Wifey feminism

Wait wait wait wait – I don’t get it. I think this is exactly backward.

Clinton has benefited from a favorable gender dynamic that won’t exist in the fall. (In the Democratic primary, female voters have outnumbered males by nearly three to two.) Clinton’s claim to being a tough, tested potential commander-in-chief has gone almost unchallenged. Obama could reply that being First Lady doesn’t qualify you to serve as commander-in-chief, but he won’t quite say that, because feminists are an important chunk of the Democratic electorate. John McCain wouldn’t be so reluctant.

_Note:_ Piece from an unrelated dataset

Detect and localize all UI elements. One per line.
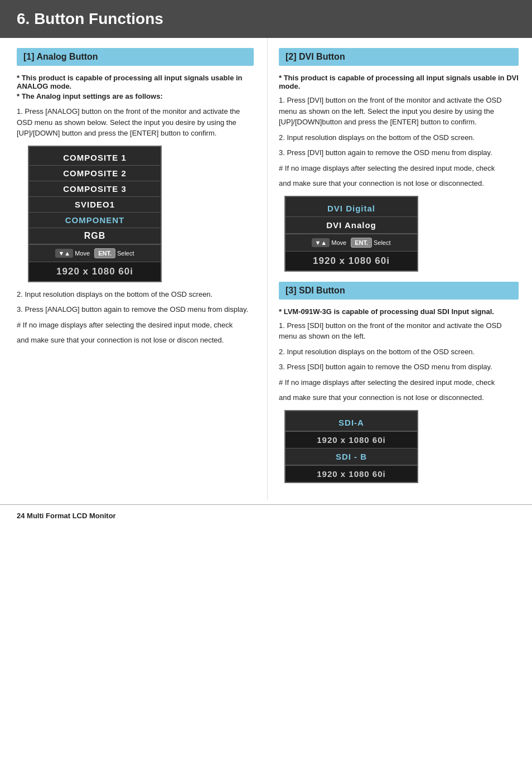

…What? Why is it supposed to be ‘feminist’ to think that being a first lady does qualify you to serve as commander-in-chief? What the hell is feminist about that? What is feminist about thinking ‘I am married to an important man’ is a qualification? That’s not feminist, it’s anti-feminist. Feminist is running on your own merits, not someone else’s. Parlaying wifehood into a career is not my idea of feminist. Using family connections and second-hand fame is not my idea of feminist. Riding on coat-tails is not my idea of feminist. Clinton is doubtless qualified, but the nepotism question makes her one of the last people in the country who should have tried for this particular job. I don’t feel one bit ’empowered’ as a woman by the fact that another woman is trying to use her marital arrangement as an elevator to the top.